PROBLEM TO SOLVE: Could you repeat every record below exactly, leaving out the pictures?

[RECORDS TO USE — start]

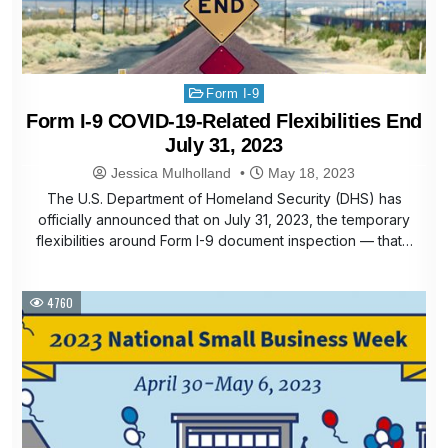
Posted
Form I-9
in
Form I-9 COVID-19-Related Flexibilities End
July 31, 2023
Jessica Mulholland
May 18, 2023
The U.S. Department of Homeland Security (DHS) has
officially announced that on July 31, 2023, the temporary
flexibilities around Form I-9 document inspection — that…
4760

[RECORDS TO USE — finish]

TASK RESPONSE:
Posted
Form I-9
in
Form I-9 COVID-19-Related Flexibilities End
July 31, 2023
Jessica Mulholland
May 18, 2023
The U.S. Department of Homeland Security (DHS) has
officially announced that on July 31, 2023, the temporary
flexibilities around Form I-9 document inspection — that…
4760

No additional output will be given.